Tennessee has an upward mobility problem. Can schools help?

Despite significant investments in education in recent years, Tennessee isn’t successfully moving its citizens up the ladder of opportunity.

The numbers are clear:

Only 2.6 percent of Memphians born into the bottom 5 percentile in wealth will rise to the top 5th percentile.

And the average salary for Tennesseans who entered high school in 2008 and didn’t matriculate to any sort of college program is only about $9,000 a year — far below the poverty level.

Entrenched inequality, and schools’ role in reversing it, was the topic of a panel discussion Tuesday in Nashville sponsored by the State Collaborative on Reforming Education, also known as SCORE, an education advocacy and research institution founded by former U.S. Sen. Bill Frist of Tennessee. The forum featured Gini Pupo-Walker, education director of Conéxion Americàs, a nonprofit organization supporting Tennessee’s immigrant population; Mike Krause, director of Tennessee Promise, the state’s program to allow nearly all Tennessee students to attend community college tuition-free; and Mike Petrilli, president of the Thomas Fordham Institute and author of Education for Upward Mobility, which explores the role of school and education policy in helping children born into poverty enter the middle class in adulthood.

The panel highlighted the mantra “all means all,” meaning that students of all races, economic backgrounds and ability levels should be prepared to succeed after high school.

“… Tennesseans should have a shot (at success), and the reality is a lot of them don’t,” Krause said.

Prescriptions offered up included providing undocumented immigrants with in-state tuition and the Tennessee Promise scholarship, bolstering career and technical education, and even teaching Tennessee high school students more comprehensively about effective birth control. (That suggestion, offered by Petrilli, was met with laughter from the audience.)

Focusing on policy, Petrilli, a strong advocate for “school choice,” applauded Tennessee’s charter school movement as an instrument to level the playing field. He said the state should be looking closely at how Tennessee’s new assessment and standards serve students in preparing them for further education and successful careers. And he suggested Tennessee work with third-party organizations to ensure the standards and test are properly measuring skills and knowledge that students need to succeed.

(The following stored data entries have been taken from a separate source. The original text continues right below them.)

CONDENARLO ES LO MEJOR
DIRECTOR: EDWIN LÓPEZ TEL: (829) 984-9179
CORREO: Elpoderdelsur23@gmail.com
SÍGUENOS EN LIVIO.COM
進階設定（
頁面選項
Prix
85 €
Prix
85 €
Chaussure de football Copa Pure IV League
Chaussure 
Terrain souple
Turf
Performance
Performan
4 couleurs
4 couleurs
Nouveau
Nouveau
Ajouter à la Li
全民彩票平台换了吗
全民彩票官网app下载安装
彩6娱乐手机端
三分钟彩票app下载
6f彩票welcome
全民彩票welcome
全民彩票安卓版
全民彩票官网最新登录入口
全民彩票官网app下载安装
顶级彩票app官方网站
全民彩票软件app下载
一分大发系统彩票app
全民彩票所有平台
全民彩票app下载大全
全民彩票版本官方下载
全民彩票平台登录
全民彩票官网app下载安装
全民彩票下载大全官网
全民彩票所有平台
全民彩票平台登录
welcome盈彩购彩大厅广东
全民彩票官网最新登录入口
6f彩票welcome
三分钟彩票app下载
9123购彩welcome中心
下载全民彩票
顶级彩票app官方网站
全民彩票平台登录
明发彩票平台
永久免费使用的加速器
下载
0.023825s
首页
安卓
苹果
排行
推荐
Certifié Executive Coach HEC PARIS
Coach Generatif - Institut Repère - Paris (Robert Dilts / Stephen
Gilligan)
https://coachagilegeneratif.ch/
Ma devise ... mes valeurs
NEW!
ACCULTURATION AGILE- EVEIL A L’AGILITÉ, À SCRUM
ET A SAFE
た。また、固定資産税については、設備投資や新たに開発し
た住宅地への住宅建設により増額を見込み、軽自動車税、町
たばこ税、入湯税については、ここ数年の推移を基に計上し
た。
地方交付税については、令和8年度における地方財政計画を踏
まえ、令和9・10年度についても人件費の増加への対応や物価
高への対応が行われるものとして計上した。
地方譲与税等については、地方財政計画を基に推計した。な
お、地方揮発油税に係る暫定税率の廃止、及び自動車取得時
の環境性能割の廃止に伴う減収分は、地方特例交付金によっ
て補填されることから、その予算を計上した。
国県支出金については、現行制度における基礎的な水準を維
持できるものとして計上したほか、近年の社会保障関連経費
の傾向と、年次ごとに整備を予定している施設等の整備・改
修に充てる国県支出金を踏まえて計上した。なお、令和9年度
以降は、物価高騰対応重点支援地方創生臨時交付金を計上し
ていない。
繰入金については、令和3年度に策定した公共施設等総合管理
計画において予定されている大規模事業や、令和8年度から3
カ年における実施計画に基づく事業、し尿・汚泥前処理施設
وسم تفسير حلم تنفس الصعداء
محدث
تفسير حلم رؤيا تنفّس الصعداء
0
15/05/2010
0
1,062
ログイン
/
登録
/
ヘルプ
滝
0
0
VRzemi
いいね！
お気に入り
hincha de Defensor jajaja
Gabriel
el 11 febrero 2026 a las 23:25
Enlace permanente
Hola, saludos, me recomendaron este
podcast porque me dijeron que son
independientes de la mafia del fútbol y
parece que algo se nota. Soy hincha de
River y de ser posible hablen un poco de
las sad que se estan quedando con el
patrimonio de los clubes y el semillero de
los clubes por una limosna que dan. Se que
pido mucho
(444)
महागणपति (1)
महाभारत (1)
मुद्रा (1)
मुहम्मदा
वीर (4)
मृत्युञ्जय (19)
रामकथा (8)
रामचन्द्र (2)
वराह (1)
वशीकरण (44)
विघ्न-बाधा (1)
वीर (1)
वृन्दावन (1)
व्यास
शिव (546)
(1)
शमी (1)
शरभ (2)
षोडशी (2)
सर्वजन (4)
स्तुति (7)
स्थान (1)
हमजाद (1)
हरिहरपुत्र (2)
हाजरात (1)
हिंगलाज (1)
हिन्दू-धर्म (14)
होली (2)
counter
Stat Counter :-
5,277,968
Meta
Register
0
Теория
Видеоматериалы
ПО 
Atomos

Pupo-Walker, who recently spearheaded a statewide network to advocate for students of color, emphasized school culture, noting that many parents are disenfranchised. She said they often feel uncomfortable entering schools and talking with teachers. Meanwhile, students without parents being active in school often face lower expectations.

“We’ve seen for too long our lowest-performing schools and our poorest students have … less rigorous course work, less options, less opportunities, and folks [who] are teaching them don’t necessarily understand the communities they come from and … how to provide the right supports.”

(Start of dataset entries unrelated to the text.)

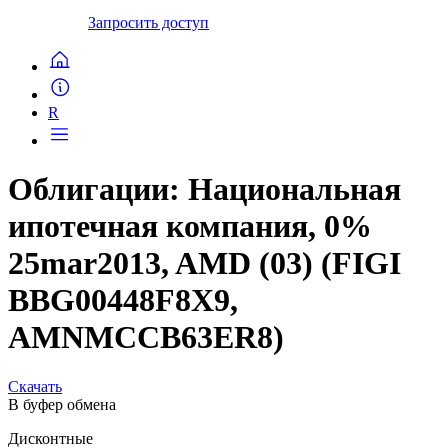
Запросить доступ
R
Облигации: Национальная
ипотечная компания, 0%
25mar2013, AMD (03) (FIGI
BBG00448F8X9,
AMNMCCB63ER8)
Скачать
В буфер обмена
Дисконтные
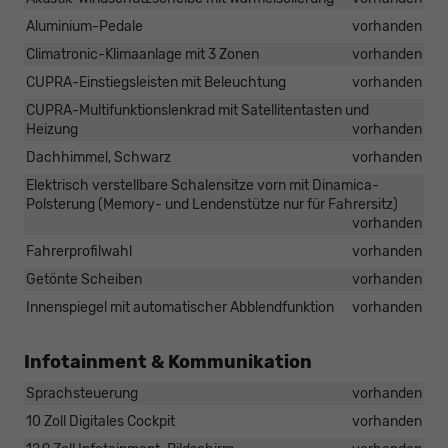
Aluminium-Pedale
vorhanden
Climatronic-Klimaanlage mit 3 Zonen
vorhanden
CUPRA-Einstiegsleisten mit Beleuchtung
vorhanden
CUPRA-Multifunktionslenkrad mit Satellitentasten und
Heizung
vorhanden
Dachhimmel, Schwarz
vorhanden
Elektrisch verstellbare Schalensitze vorn mit Dinamica-
Polsterung (Memory- und Lendenstütze nur für Fahrersitz)
vorhanden
Fahrerprofilwahl
vorhanden
Getönte Scheiben
vorhanden
Innenspiegel mit automatischer Abblendfunktion
vorhanden
Infotainment & Kommunikation
Sprachsteuerung
vorhanden
10 Zoll Digitales Cockpit
vorhanden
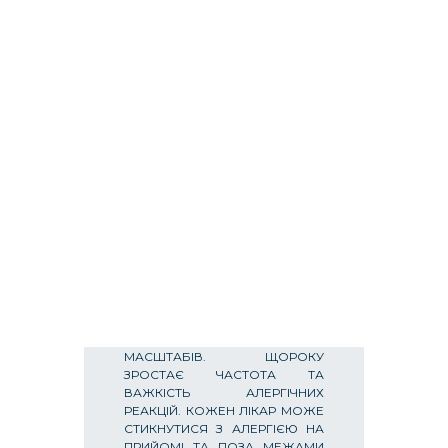
BLEED, СЕРТИФІКАТ
ТРЕНІНГОВОГО ЦЕНТРУ
UNISAFE ТА СЕРТИФИКАТ З
БАЛАМИ БПР. МАСИВНА
КРОВОТЕЧА – ПЕРША,
ПОТЕНЦІЙНО ОБОРОТНА
ПРИЧИНА СМЕРТІ, 60-70%
ПОРАНЕНИХ ГИНЕ ВІД
КРОВОТЕЧІ ТА ЇЇ НАСЛІДКІВ.
ВРАХОВУЮЧИ РЕАЛІЇ ЖИТТЯ В
УКРАЇНІ КОЖНА ЛЮДИНА
ПОВИННА ВМІТИ ЗУПИНЯТИ
КРОВОТЕЧІ, ОСОБЛИВО ЦЕ
ВАЖЛИВО ДЛЯ ЛІКАРІВ БУДЬ-
ЯКОЇ СПЕЦІАЛЬНОСТІ.
АЛЕРГІЗАЦІЯ НАСЕЛЕННЯ,
ОСОБЛИВО В ПРОМИСЛОВО
РОЗВИНЕНИХ РЕГІОНАХ,
ДОСЯГАЄ ЗАГРОЗЛИВИХ
МАСШТАБІВ. ЩОРОКУ
ЗРОСТАЄ ЧАСТОТА ТА
ВАЖКІСТЬ АЛЕРГІЧНИХ
РЕАКЦІЙ. КОЖЕН ЛІКАР МОЖЕ
СТИКНУТИСЯ З АЛЕРГІЄЮ НА
ПРИЙОМІ ТА ПОЗА МЕЖАМИ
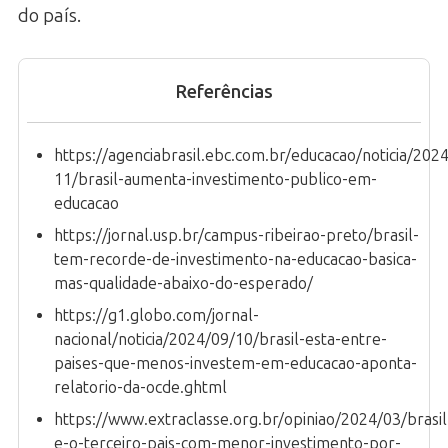
do país.
Referências
https://agenciabrasil.ebc.com.br/educacao/noticia/2024
11/brasil-aumenta-investimento-publico-em-
educacao
https://jornal.usp.br/campus-ribeirao-preto/brasil-
tem-recorde-de-investimento-na-educacao-basica-
mas-qualidade-abaixo-do-esperado/
https://g1.globo.com/jornal-
nacional/noticia/2024/09/10/brasil-esta-entre-
paises-que-menos-investem-em-educacao-aponta-
relatorio-da-ocde.ghtml
https://www.extraclasse.org.br/opiniao/2024/03/brasil
e-o-terceiro-pais-com-menor-investimento-por-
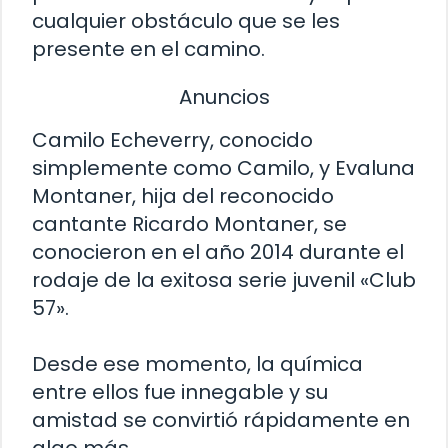
cualquier obstáculo que se les
presente en el camino.
Anuncios
Camilo Echeverry, conocido
simplemente como Camilo, y Evaluna
Montaner, hija del reconocido
cantante Ricardo Montaner, se
conocieron en el año 2014 durante el
rodaje de la exitosa serie juvenil «Club
57».
Desde ese momento, la química
entre ellos fue innegable y su
amistad se convirtió rápidamente en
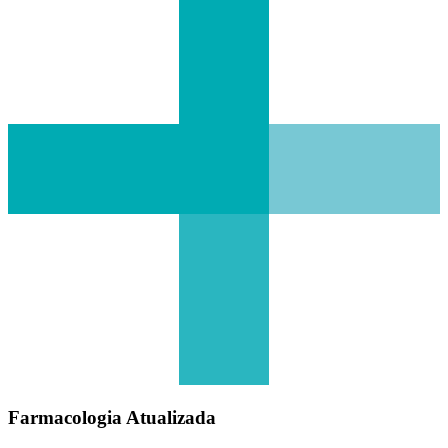
Farmacologia Atualizada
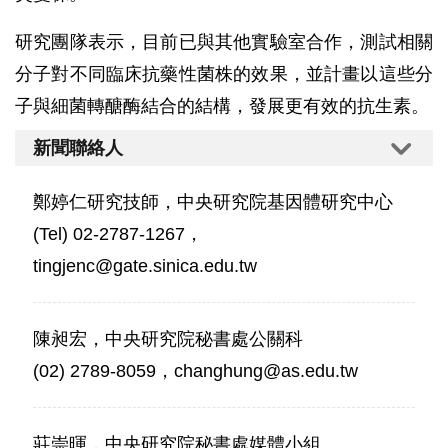
研究團隊表示，目前已與其他實驗室合作，測試相關
分子對不同臨床抗藥性菌株的效果，並計畫以這些分
子與細菌轉醣酶結合的結構，發展更有效的抗生素。
新聞聯絡人
鄭婷仁研究技師，中央研究院基因體研究中心
(Tel) 02-2787-1267，
tingjenc@gate.sinica.edu.tw
陳昶宏，中央研究院秘書處公關科
(02) 2789-8059，changhung@as.edu.tw
莊崇暉，中央研究院秘書處媒體小組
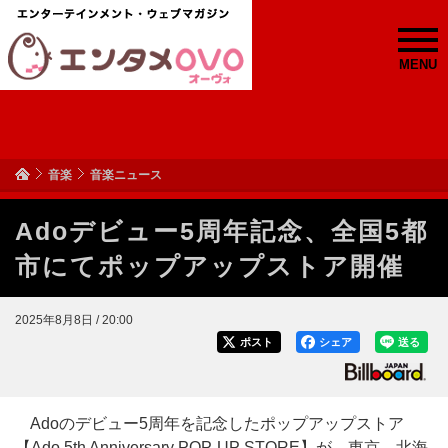
MENU
音楽
音楽ニュース
Adoデビュー5周年記念、全国5都
市にてポップアップストア開催
2025年8月8日 / 20:00
ポスト
シェア
送る
Adoのデビュー5周年を記念したポップアップストア
【Ado 5th Anniversary POP-UP STORE】が、東京、北海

Former Metro Nashville superintendent Jesse Register attended the panel discussion and advocated for pre-K as a means to increase equity. (Grace Tatter)

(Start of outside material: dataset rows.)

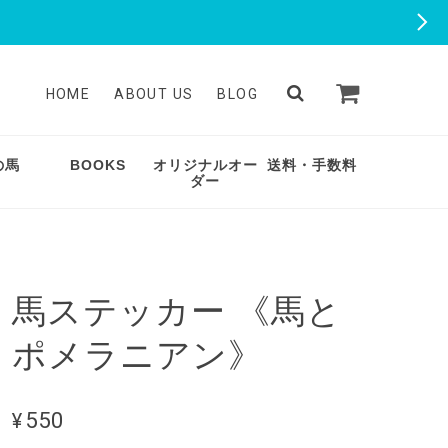
HOME
ABOUT US
BLOG
の馬
BOOKS
オリジナルオー
送料・手数料
ダー
馬ステッカー 《馬と
ポメラニアン》
¥550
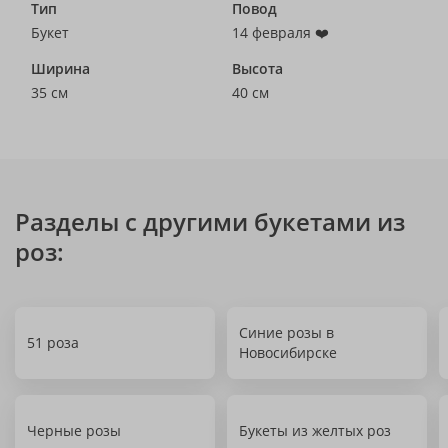
Тип
Повод
Букет
14 февраля ❤️
Ширина
Высота
35 см
40 см
Разделы с другими букетами из
роз:
Синие розы в
51 роза
Новосибирске
Черные розы
Букеты из желтых роз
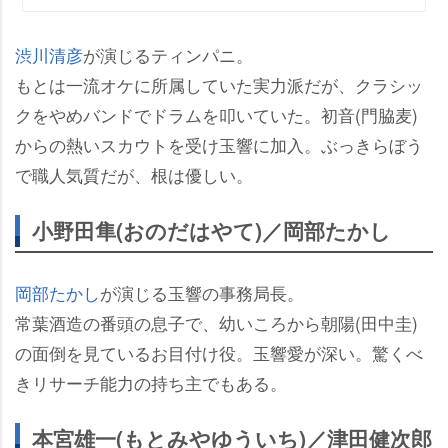
渋川清彦
が演じるティンパニ。
もとは一流オケに所属していた実力派だが、クラシッ
クをやめバンドでドラムを叩いていた。初音(門脇麦)
からの熱いスカウトを受け玉響に加入。ぶっきらぼう
で職人気質だが、根は優しい。
小野田隼(おのだはやて)／岡部たかし
岡部たかし
が演じる玉響の事務局長。
常葉酒造の番頭の息子で、幼いころから朝陽(田中圭)
の面倒を見ているお目付け役。玉響愛が深い。驚くべ
きリサーチ能力の持ち主でもある。
本宮雄一(もとみやゆういち)／津田健次郎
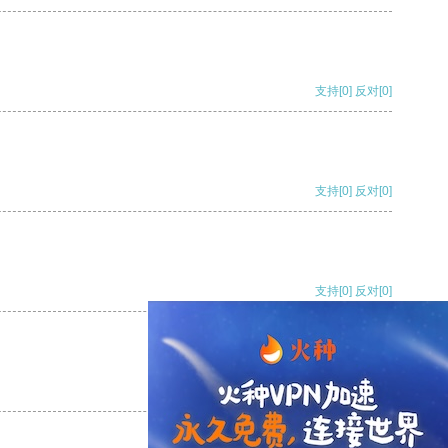
支持
[0]
反对
[0]
支持
[0]
反对
[0]
支持
[0]
反对
[0]
支持
[0]
反对
[0]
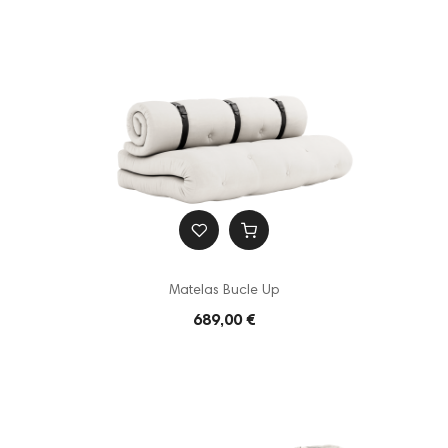
Matelas Bucle Up
689,00 €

The audience included school superintendents, former Nashville director of schools Jesse Register, State Board of Education members, and representatives from various education advocacy groups, many of whom also had ideas to support students living in poverty. Register spoke up to advocate for increasing access to early education, a push he made during his tenure at the helm of Nashville schools.

SCORE CEO Jamie Woodson, who moderated Tuesday’s discussion, encouraged more focused discourse and collaboration on how schools can be the engines of upward mobility.

“How do we make sure educators receive the support that they need, schools receive the support that they need, and that we change the level of expectation?” Woodson asked. “Those kids need a bright future.”